[DATA Boundary: Start]

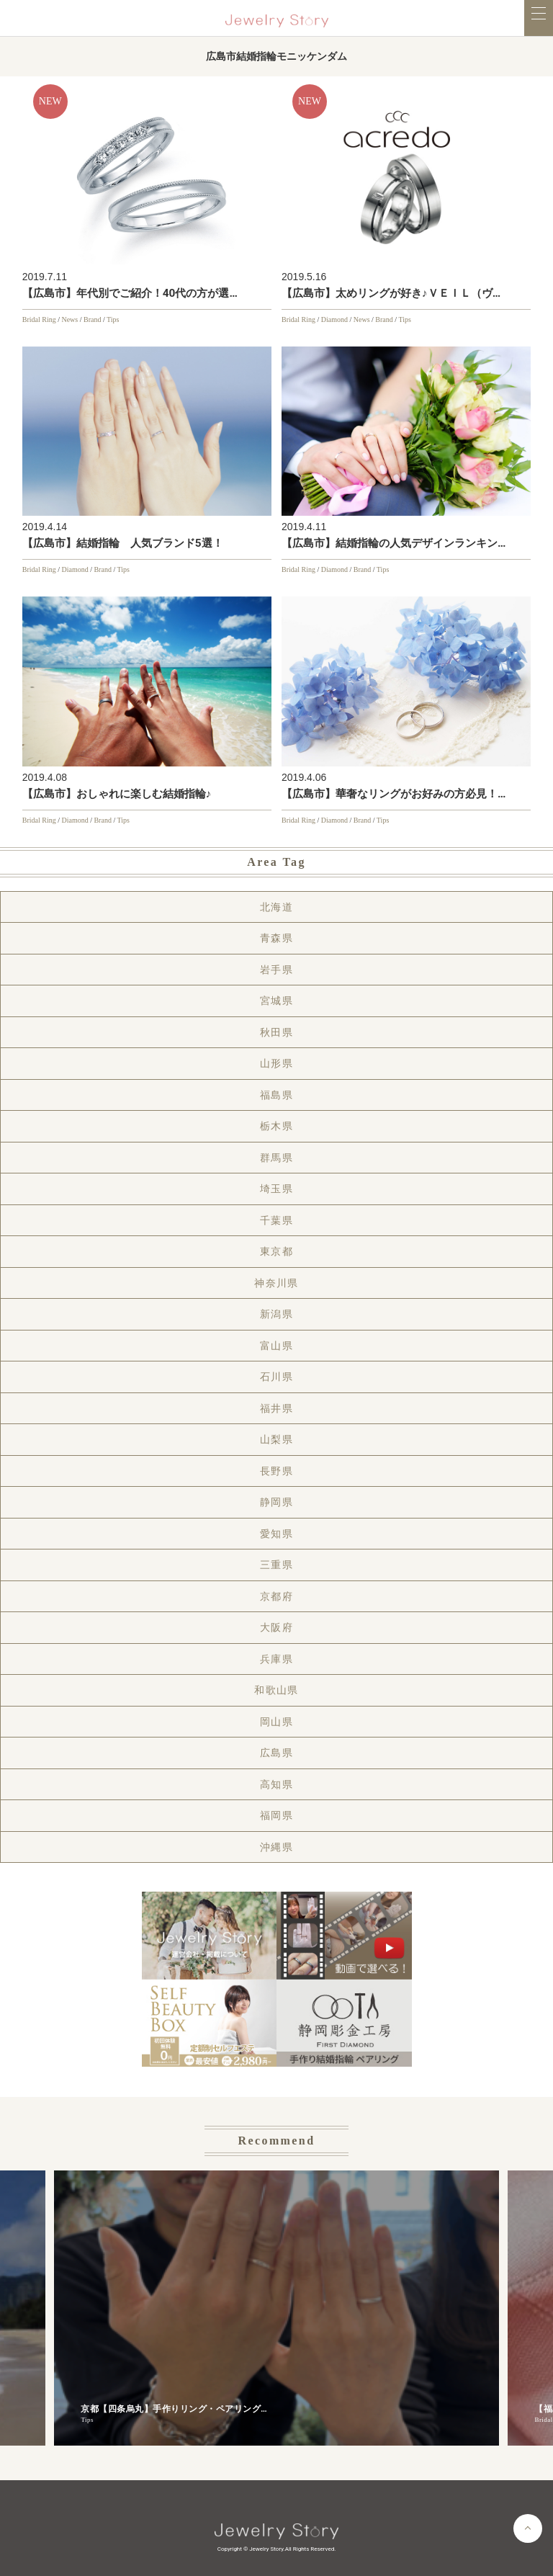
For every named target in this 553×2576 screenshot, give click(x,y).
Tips (113, 319)
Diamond (334, 319)
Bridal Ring (39, 319)
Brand (92, 319)
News (69, 319)
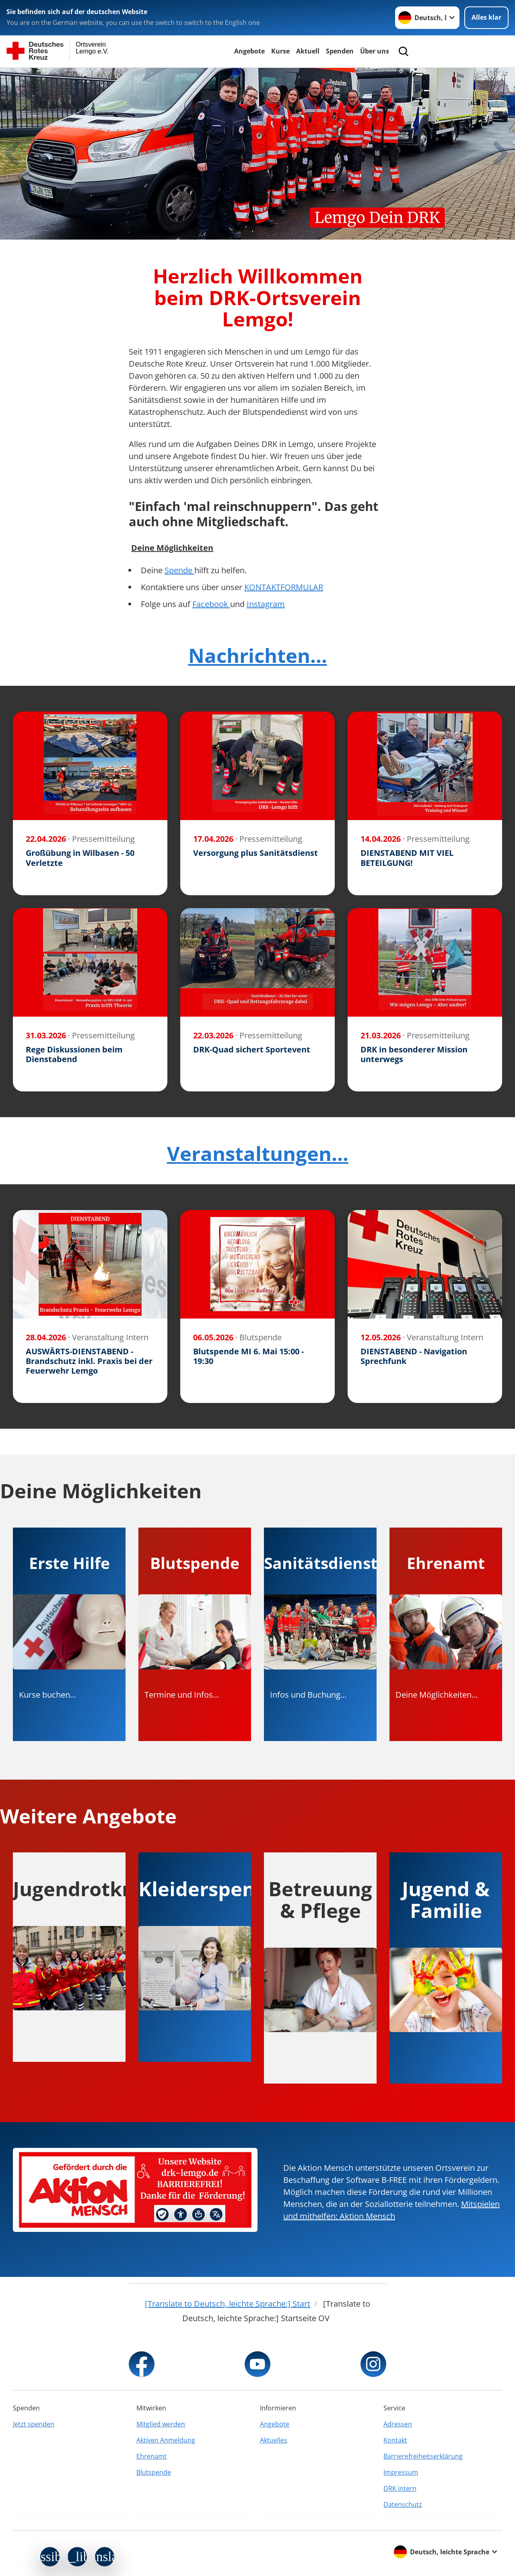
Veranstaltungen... (257, 1153)
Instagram (266, 604)
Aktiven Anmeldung (165, 2440)
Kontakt (395, 2440)
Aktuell (307, 51)
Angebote (249, 51)
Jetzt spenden (33, 2424)
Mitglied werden (160, 2424)
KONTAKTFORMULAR (283, 587)
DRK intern (399, 2488)
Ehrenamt (151, 2456)
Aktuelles (273, 2440)
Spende (179, 570)
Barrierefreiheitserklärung (423, 2456)
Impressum (400, 2472)
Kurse (280, 51)
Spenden (340, 51)
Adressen (397, 2424)
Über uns (374, 51)
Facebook (211, 604)
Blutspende (153, 2472)
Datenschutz (402, 2504)
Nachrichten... (257, 655)
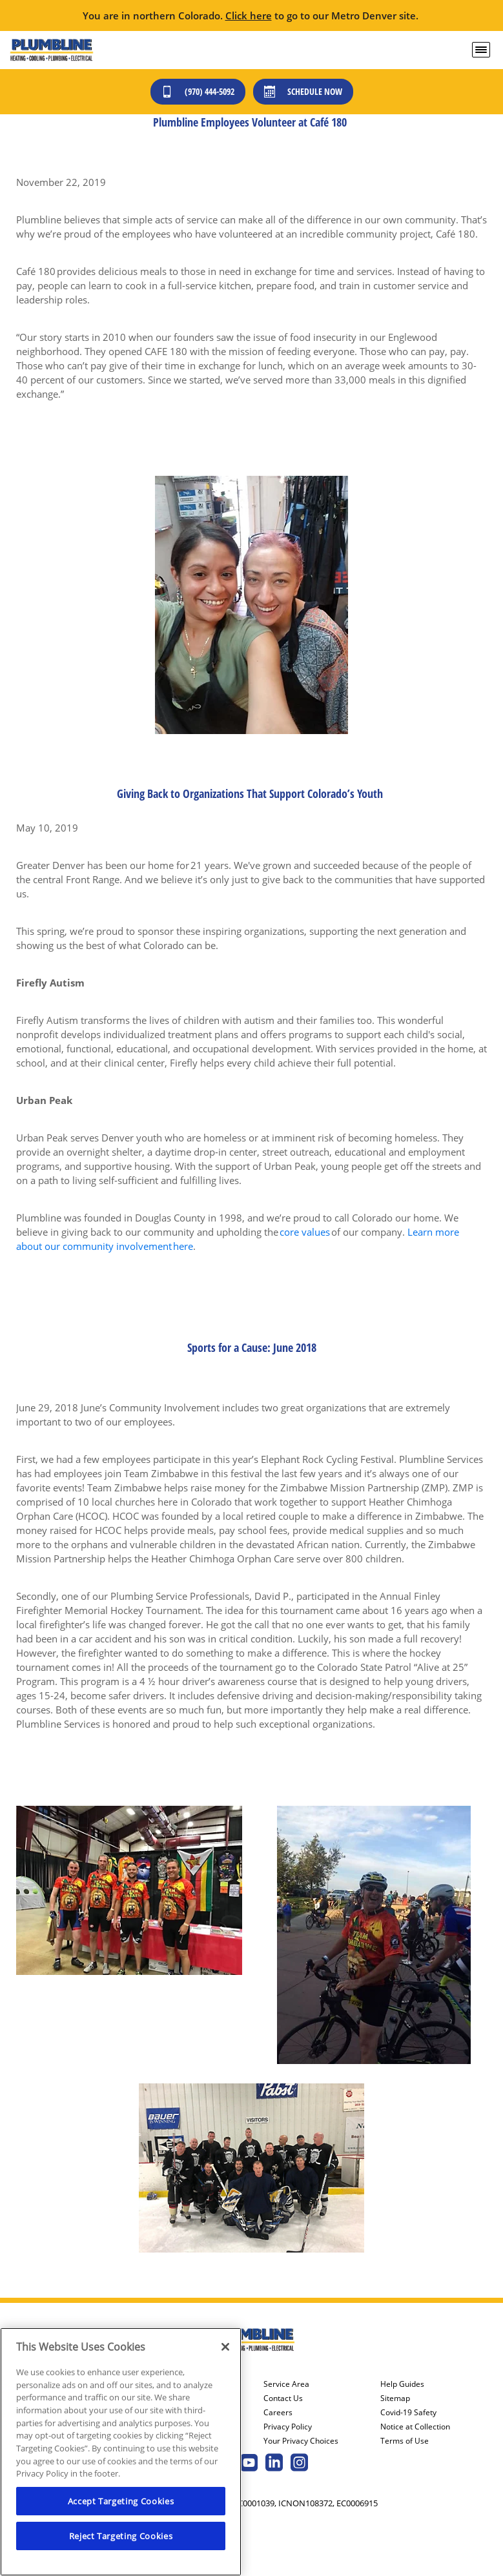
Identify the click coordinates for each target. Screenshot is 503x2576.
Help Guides (402, 2384)
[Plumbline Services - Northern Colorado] (51, 50)
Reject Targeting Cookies (121, 2536)
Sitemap (395, 2398)
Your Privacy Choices (300, 2441)
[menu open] (481, 49)
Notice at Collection (415, 2426)
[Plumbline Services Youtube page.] (249, 2463)
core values (305, 1231)
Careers (278, 2412)
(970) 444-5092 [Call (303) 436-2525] (197, 91)
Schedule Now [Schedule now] (303, 91)
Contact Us (283, 2398)
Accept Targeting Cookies (121, 2501)
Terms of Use (404, 2441)
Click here (248, 15)
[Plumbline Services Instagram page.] (299, 2463)
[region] (120, 2451)
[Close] (225, 2347)
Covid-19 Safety (408, 2412)
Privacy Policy (287, 2426)
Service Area (286, 2384)
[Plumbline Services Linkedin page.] (274, 2463)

[DATA Boundary: End]

No line before the one containing "Your Privacy Choices (300, 2441)" belongs in the answer; give again exactly that line and all lines after it through the end of the data.

* [SOLUTION BELOW]
Your Privacy Choices (300, 2441)
[menu open] (481, 49)
Notice at Collection (415, 2426)
[Plumbline Services Youtube page.] (249, 2463)
core values (305, 1231)
Careers (278, 2412)
(970) 444-5092 [Call (303) 436-2525] (197, 91)
Schedule Now [Schedule now] (303, 91)
Contact Us (283, 2398)
Accept Targeting Cookies (121, 2501)
Terms of Use (404, 2441)
Click here (248, 15)
[Plumbline Services Instagram page.] (299, 2463)
[region] (120, 2451)
[Close] (225, 2347)
Covid-19 Safety (408, 2412)
Privacy Policy (287, 2426)
Service Area (286, 2384)
[Plumbline Services Linkedin page.] (274, 2463)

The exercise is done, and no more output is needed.